Stretching is an example of a tennis elbow exercise that proves to be effective and easy to do. Tennis elbow is a common injury that makes other people suffer with pain in the outside part of the elbow that most of the time radiates through the forearm. This usually occurs from overexertion of the muscles, overuse of the forearm and the wrist and, repetitive movement. Once this injury is on the stage of healing, certain tennis elbow exercise can promote such and can prevent the injury from becoming a severe condition. Not only that, exercises for tennis elbow is also very helpful in preventing tennis elbow from happening.
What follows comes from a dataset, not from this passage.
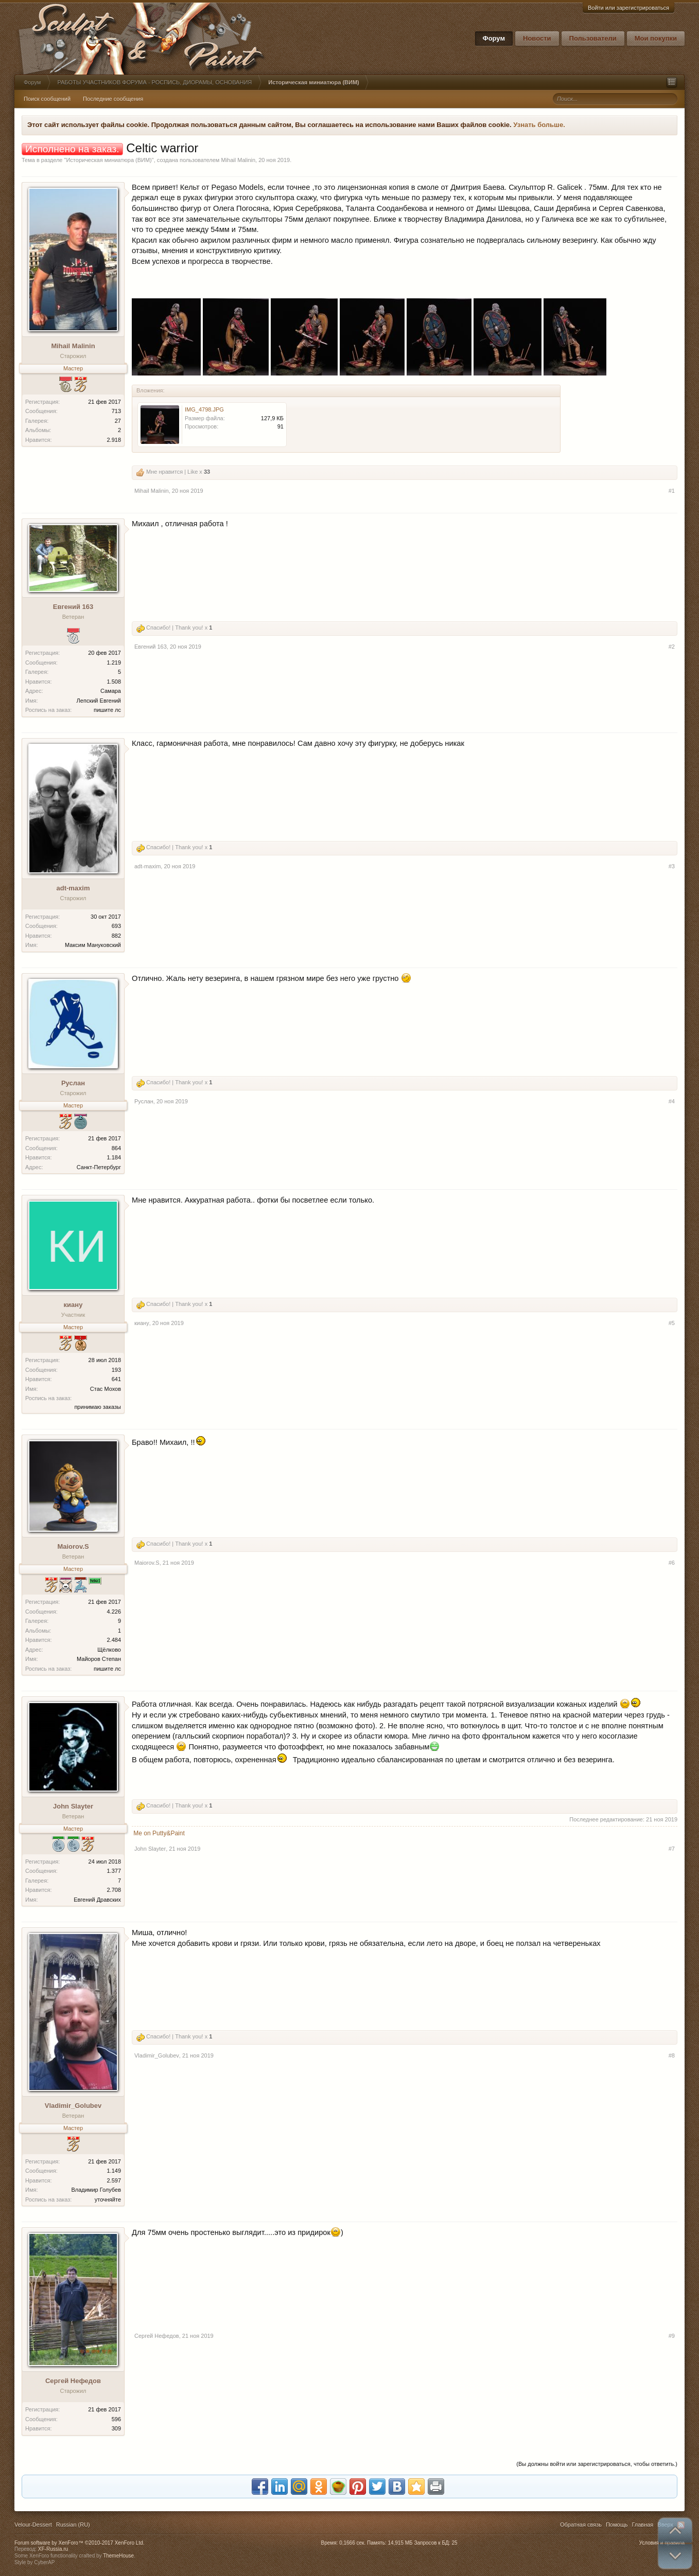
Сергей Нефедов (73, 2381)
Exercises for tennis elbow helps strengthen the muscles and promotes healing. It is good for the prevention of tennis elbow from happening and from becoming chronic. But then, before starting any major tennis elbow exercises, it is vital for you make sure that the injury is not as painful as it is from the very first occurrence, it is not swelling or inflamed, and your forearm is not stiff. When the pain is non-existent or minimal, then you can begin exercising so it would not be a reason for further injury. You are able to aid tennis elbow healing when you take enough rest, apply cold or warm compress on the injured part and avoid doing activities that may aggravate your condition.

There are different sets of exercises to help out your tennis elbow and stretching is very vital in every initial performance of these exercises, as well as with doing any other activities. Since engaging in a variety of different exercises depends on the condition or severity of your injury and the degree of its pain, stretching is always recommended to be done. This kind of exercise improves flexibility and reduces stress in the elbow. Some of the stretching exercises that are effective and easy to do are: wrist rotation, flexion, and extension; prayer stretch and; forearm stretch.

How to do the forearm stretch? Simply extend your elbow without flexing. Hold on to this position for 20-30 seconds and do this five to ten, twice a day. Isn't it very simple and easy? This uncomplicated exercise will improve your wrist and forearm strength.

How to do the prayer stretch? Just put your palms together, as if like praying, in front your chest. Lower your hands without separating your palms from each other and stop to a certain point where you can feel a mild stretch under your forearms. Hold for twenty seconds and repeat for four times.

How to do the wrist stretch? Extend your arm fully and hold it straight in front of you. Allow your wrist to bend. You can do this by letting your hand fall down naturally at the wrist. Push on the back of your hand gently. Hold on to this position for fifteen seconds with two to three times for each hand.

It is really good to perform some stretching before an exercise or any other activities. These kinds of stretching as a tennis elbow exercise are highly recommended for you before doing any major exercises such as strengthening exercise.